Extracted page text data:
+++

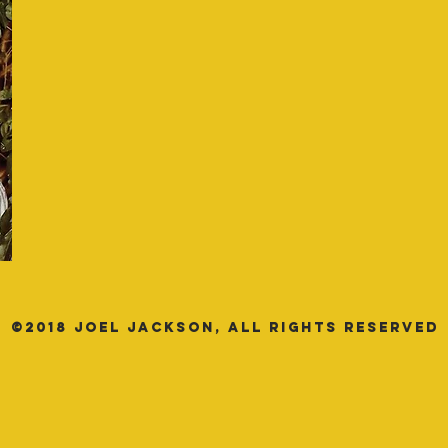
©2018 JOEL JACKSON, All Rights Reserved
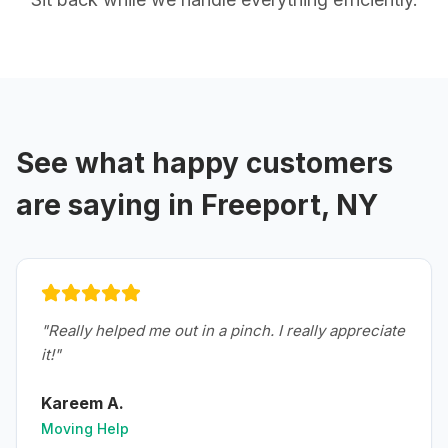
See what happy customers
are saying in
Freeport, NY
"
Really helped me out in a pinch. I really appreciate
it!
"
Kareem A.
Moving Help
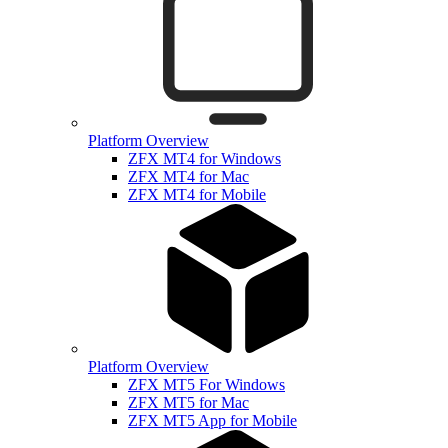
Platform Overview
ZFX MT4 for Windows
ZFX MT4 for Mac
ZFX MT4 for Mobile
Platform Overview
ZFX MT5 For Windows
ZFX MT5 for Mac
ZFX MT5 App for Mobile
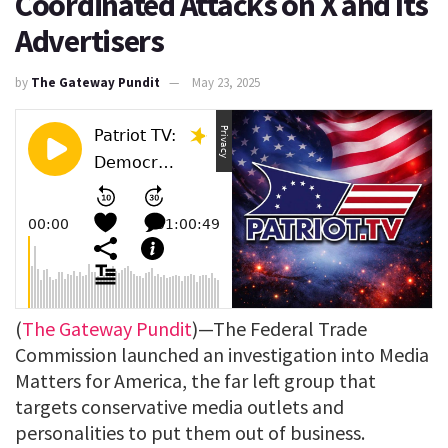
Coordinated Attacks on X and Its
Advertisers
by
The Gateway Pundit
May 23, 2025
(
The Gateway Pundit
)—The Federal Trade
Commission launched an investigation into Media
Matters for America, the far left group that
targets conservative media outlets and
personalities to put them out of business.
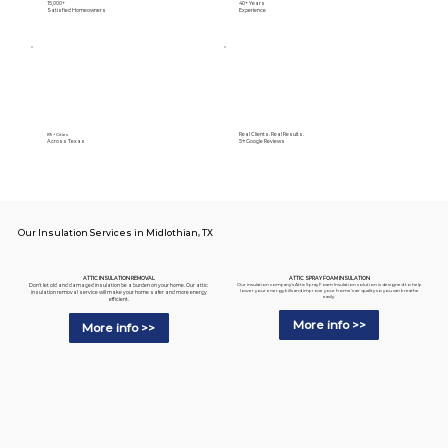
15,000+
40+ Years
Satisfied Homeowners
Experience
Real Clients. Real Results.
89+ Cities
Across Texas
5⭐️ Google Reviews
Our Insulation Services in Midlothian, TX
ATTIC SPRAY FOAM INSULATION
ATTIC INSULATION REMOVAL
Our insulation company's Attic Spray Foam Insulation solution is designed to help
Don't let old and damaged insulation be a burden on your home. Our attic
lower your energy bills and improve your home's air quality so you can breathe
insulation removal service will make your home safer and more energy
easily.
efficient.
More info >>
More info >>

+++

» **Brief**: Within the records, filter for lines that contain the word "Windows" and show each one.

» **Response for this exercise**:
ZFX MT4 for Windows
ZFX MT5 For Windows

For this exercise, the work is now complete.